WORK ITEM >> Some lines below hold "Koningsdam". Pick them out and copy them.

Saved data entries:
::::::::

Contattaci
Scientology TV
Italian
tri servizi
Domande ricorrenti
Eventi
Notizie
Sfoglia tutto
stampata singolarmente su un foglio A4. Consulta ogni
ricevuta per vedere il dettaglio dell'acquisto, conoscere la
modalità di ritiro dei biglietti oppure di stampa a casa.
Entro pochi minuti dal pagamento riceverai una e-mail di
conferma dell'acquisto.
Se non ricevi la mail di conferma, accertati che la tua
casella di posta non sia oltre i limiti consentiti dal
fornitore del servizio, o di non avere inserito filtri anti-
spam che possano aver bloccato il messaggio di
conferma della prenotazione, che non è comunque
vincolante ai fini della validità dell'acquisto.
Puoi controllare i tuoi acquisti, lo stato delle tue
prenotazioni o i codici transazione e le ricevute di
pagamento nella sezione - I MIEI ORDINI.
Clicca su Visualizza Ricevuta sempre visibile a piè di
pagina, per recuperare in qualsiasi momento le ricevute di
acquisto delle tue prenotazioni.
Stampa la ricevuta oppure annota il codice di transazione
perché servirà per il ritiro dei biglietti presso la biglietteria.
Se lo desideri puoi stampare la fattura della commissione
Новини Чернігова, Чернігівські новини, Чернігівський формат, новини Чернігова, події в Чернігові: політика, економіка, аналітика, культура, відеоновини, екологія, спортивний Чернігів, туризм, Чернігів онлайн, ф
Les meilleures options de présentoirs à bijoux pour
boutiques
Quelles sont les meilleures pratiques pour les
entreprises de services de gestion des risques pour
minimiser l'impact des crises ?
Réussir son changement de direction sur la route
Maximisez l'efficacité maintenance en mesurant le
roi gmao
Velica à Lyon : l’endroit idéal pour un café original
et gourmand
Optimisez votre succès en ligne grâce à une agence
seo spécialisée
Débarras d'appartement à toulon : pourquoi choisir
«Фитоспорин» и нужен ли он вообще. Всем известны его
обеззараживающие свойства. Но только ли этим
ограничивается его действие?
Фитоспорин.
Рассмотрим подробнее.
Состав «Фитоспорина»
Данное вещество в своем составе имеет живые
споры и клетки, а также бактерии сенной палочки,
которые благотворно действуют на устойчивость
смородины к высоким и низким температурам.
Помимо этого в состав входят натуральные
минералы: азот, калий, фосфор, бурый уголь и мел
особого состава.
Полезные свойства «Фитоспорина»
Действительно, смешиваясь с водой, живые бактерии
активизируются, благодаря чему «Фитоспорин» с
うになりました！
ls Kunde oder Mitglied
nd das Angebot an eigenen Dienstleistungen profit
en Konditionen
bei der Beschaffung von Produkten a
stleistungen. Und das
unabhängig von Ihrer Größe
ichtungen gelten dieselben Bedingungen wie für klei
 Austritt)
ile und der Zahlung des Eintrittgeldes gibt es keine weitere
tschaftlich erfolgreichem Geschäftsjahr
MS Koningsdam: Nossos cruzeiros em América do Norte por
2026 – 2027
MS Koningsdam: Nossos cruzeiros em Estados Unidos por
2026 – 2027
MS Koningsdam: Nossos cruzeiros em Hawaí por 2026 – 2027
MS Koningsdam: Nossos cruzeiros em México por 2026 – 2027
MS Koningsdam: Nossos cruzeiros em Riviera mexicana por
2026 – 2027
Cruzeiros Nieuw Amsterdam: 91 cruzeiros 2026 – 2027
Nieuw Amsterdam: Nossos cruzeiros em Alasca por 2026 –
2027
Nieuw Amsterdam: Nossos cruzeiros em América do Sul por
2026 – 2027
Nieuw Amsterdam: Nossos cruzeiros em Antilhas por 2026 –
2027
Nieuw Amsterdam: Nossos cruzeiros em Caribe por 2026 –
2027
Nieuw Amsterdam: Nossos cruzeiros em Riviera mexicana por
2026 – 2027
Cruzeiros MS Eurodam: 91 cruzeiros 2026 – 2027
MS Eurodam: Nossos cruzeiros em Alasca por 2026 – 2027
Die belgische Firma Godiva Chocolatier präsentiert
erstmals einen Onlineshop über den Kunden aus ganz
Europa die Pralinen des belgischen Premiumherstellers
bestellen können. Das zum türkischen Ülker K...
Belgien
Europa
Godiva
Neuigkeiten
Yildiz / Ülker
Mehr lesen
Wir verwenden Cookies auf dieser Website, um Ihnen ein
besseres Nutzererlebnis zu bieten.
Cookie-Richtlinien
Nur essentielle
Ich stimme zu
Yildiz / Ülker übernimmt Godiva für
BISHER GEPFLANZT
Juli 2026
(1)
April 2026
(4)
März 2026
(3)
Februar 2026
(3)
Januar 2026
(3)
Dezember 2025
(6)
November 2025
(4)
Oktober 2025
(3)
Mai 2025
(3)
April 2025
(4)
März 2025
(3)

::::::::

WORKED SOLUTION >>
MS Koningsdam: Nossos cruzeiros em América do Norte por
MS Koningsdam: Nossos cruzeiros em Estados Unidos por
MS Koningsdam: Nossos cruzeiros em Hawaí por 2026 – 2027
MS Koningsdam: Nossos cruzeiros em México por 2026 – 2027
MS Koningsdam: Nossos cruzeiros em Riviera mexicana por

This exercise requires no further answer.